Ireland’s Shane Lowry exorcised the ghosts of Oakmont to claim his first major title in commanding fashion in the 148th Open at Royal Portrush.
Roared on by a sell-out crowd undeterred by the miserable conditions, Lowry carded a closing 72 to become the fifth Irish player to lift the Claret Jug after Fred Daly, Padraig Harrington, Darren Clarke and Rory McIlroy.
The 32-year-old from Offaly finished 15 under par, six shots ahead of England’s Tommy Fleetwood, with American Tony Finau two strokes further back in third.
World number one Brooks Koepka, who was attempting to become the first player in the modern era to finish in the top two in all four majors in a calendar year, had to settle for a share of fourth with Lee Westwood, a result which secured the 46-year-old a first Masters appearance since 2017 next April.
Three years after failing to convert a four-shot lead in the final round of the US Open at Oakmont, Lowry took the same advantage into the last day of the first Open staged outside Scotland or England since Max Faulkner triumphed at Portrush in 1951.
Looking understandably nervous, Lowry pulled his opening tee shot and looked on anxiously as his ball headed towards the internal out of bounds which had cost pre-tournament favourite Rory McIlroy so dear on Thursday.
Similarly errant drives had also led to double bogeys for Rickie Fowler and JB Holmes, but Lowry’s ball was poorly struck and plunged into the rough, from where he found a greenside bunker with his approach.
Fleetwood had found the fairway off the tee and hit a superb second shot to six feet, but missed his birdie attempt and, after a mediocre bunker shot and timid putt, Lowry held his nerve to hole from five feet for just his fourth bogey of the week.
The lead was back to four shots when Fleetwood, who also missed a good birdie chance on the par-five second, bogeyed the third and Lowry moved further clear with a birdie on the fourth which was greeted with a massive cheer from the crowd.
Both players birdied the short fifth before Lowry demonstrated the short-game skills honed in chipping competitions against Harrington by getting up and down from short of the seventh green to pick up another shot.
Lowry, who won the 2009 Irish Open as an amateur in similarly poor weather, looked in total control before a combination of three bogeys in the next four holes and Fleetwood’s birdie on the 12th cut the gap to four.

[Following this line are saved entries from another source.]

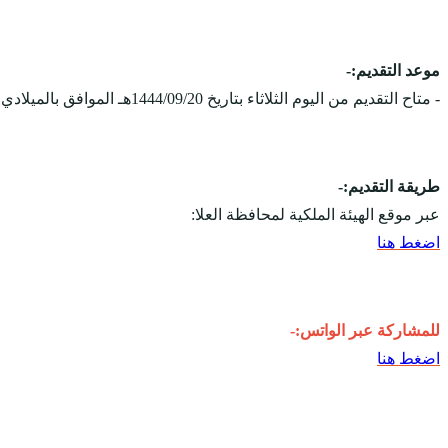
موعد التقديم:-
- متاح التقديم من اليوم الثلاثاء بتاريخ 1444/09/20هـ الموافق بالميلادي 2023/04/11م، ويستمر التقديم على الوظائف حتى يتم الإكتفاء بالعدد المطلوب.
طريقة التقديم:-
عبر موقع الهيئة الملكية لمحافظة العلا:
اضغط هنا
للمشاركة عبر الواتس:-
اضغط هنا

However, Fleetwood could not turn the screw and double bogeyed the 14th after finding sand off the tee, meaning Lowry increased his lead to five despite failing to save par from over the green.
Lowry, who sacked his caddie after the first round of last year’s Open and missed the cut for the fourth year in succession, had the title in his grasp and a birdie on the 15th had chants of “Ole, Ole, Ole” ringing out around the Dunluce Links.
It also meant Lowry’s name was etched on the Claret Jug by the time he stepped on to the 18th tee and a regulation par sealed an emphatic triumph, Lowry hugging his caddie Brian ‘Bo’ Martin before being embraced by wife Wendy and two-year-old daughter Iris.